TASK INSTRUCTIONS: Retype exactly what appears below from the line containing "Who we are?" down to the line containing "Favorece una piel más suave", keeping both end lines. Do not include pictures.
━━━ RECORDS FOR PROCESSING ━━━
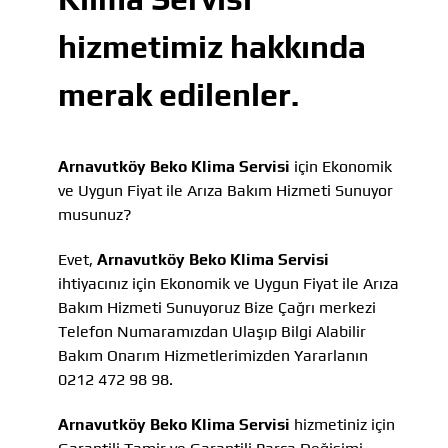
hizmetimiz hakkında
merak edilenler.
Arnavutköy Beko Klima Servisi
için Ekonomik
ve Uygun Fiyat ile Arıza Bakım Hizmeti Sunuyor
musunuz?
Evet,
Arnavutköy Beko Klima Servisi
ihtiyacınız için Ekonomik ve Uygun Fiyat ile Arıza
Bakım Hizmeti Sunuyoruz Bize Çağrı merkezi
Telefon Numaramızdan Ulaşıp Bilgi Alabilir
Bakım Onarım Hizmetlerimizden Yararlanın
0212 472 98 98.
Arnavutköy Beko Klima Servisi
hizmetiniz için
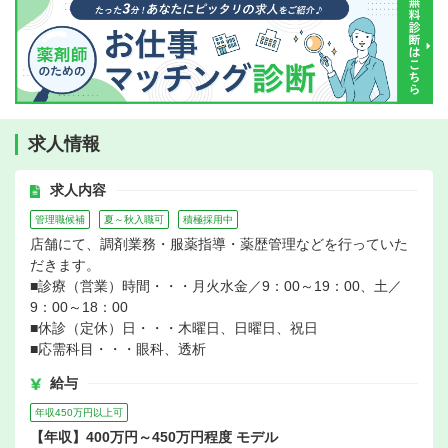
求人情報
求人内容
管理職候補
夏～秋入職可
積極採用中
店舗にて、調剤業務・服薬指導・薬歴管理などを行っていた
だきます。
■診療（営業）時間・・・月火水金／9：00～19：00、土／
9：00～18：00
■休診（定休）日・・・木曜日、日曜日、祝日
■応需科目・・・眼科、透析
給与
年収450万円以上可
【年収】400万円～450万円程度 モデル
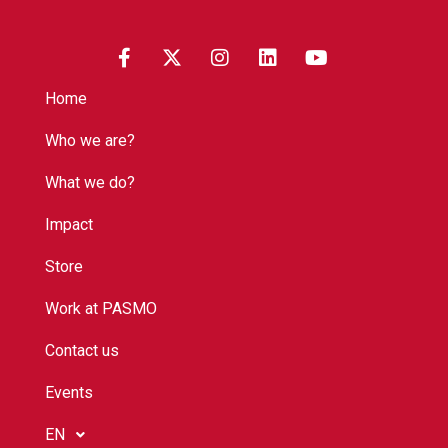
Home
Who we are?
What we do?
Impact
Store
Work at PASMO
Contact us
Events
EN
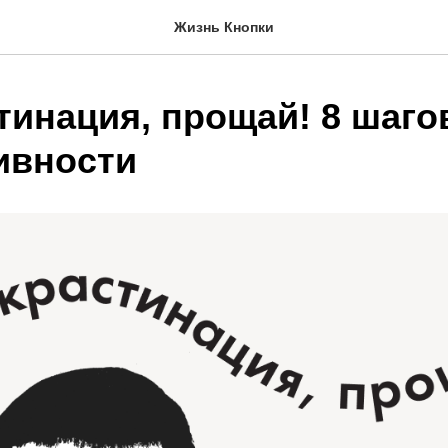
Жизнь Кнопки
тинация, прощай! 8 шаго
ивности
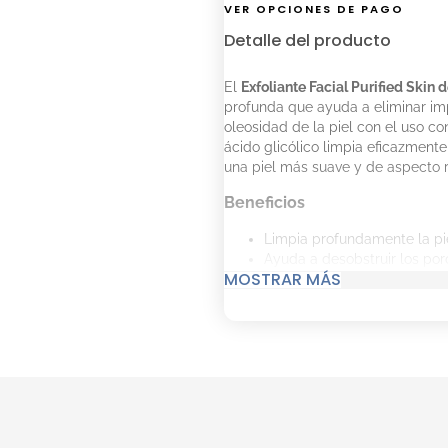
VER OPCIONES DE PAGO
Detalle del producto
El
Exfoliante Facial Purified Skin
profunda que ayuda a eliminar impu
oleosidad de la piel con el uso 
ácido glicólico limpia eficazment
una piel más suave y de aspecto r
Beneficios
Limpia profundamente la pie
Ayuda a desobstruir los por
MOSTRAR MÁS
Contribuye a reducir el exc
Favorece una piel más suave
Limpia sin generar sensaci
Composición del producto
Ácido glicólico:
ayuda a favo
una apariencia más suave.
Tecnología BARRIERCARE®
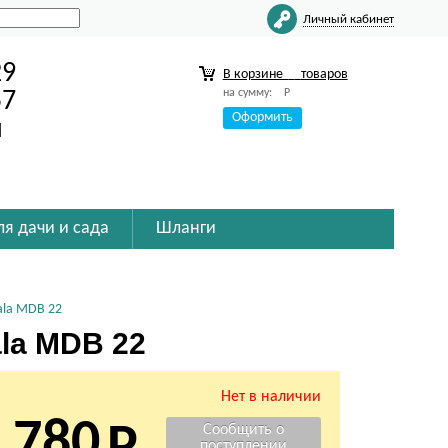
Личный кабинет
29
В корзине
товаров
на сумму:
Р
57
Оформить
u
ля дачи и сада
Шланги
ala MDB 22
la MDB 22
Нет в наличии
 780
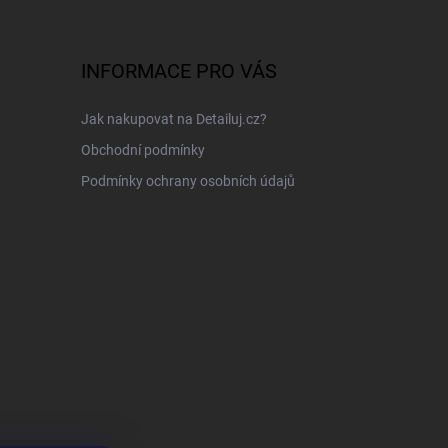
INFORMACE PRO VÁS
Jak nakupovat na Detailuj.cz?
Obchodní podmínky
Podmínky ochrany osobních údajů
━━━
RESPONSE AREA:
Who we are?
What we do?
Impact
Store
Work at PASMO
Contact us
Events
EN
Жизнь Кнопки
тинация, прощай! 8 шаго
ивности
VER OPCIONES DE PAGO
Detalle del producto
El
Exfoliante Facial Purified Skin
profunda que ayuda a eliminar impu
oleosidad de la piel con el uso 
ácido glicólico limpia eficazment
una piel más suave y de aspecto r
Beneficios
Limpia profundamente la pie
Ayuda a desobstruir los por
MOSTRAR MÁS
Contribuye a reducir el exc
Favorece una piel más suave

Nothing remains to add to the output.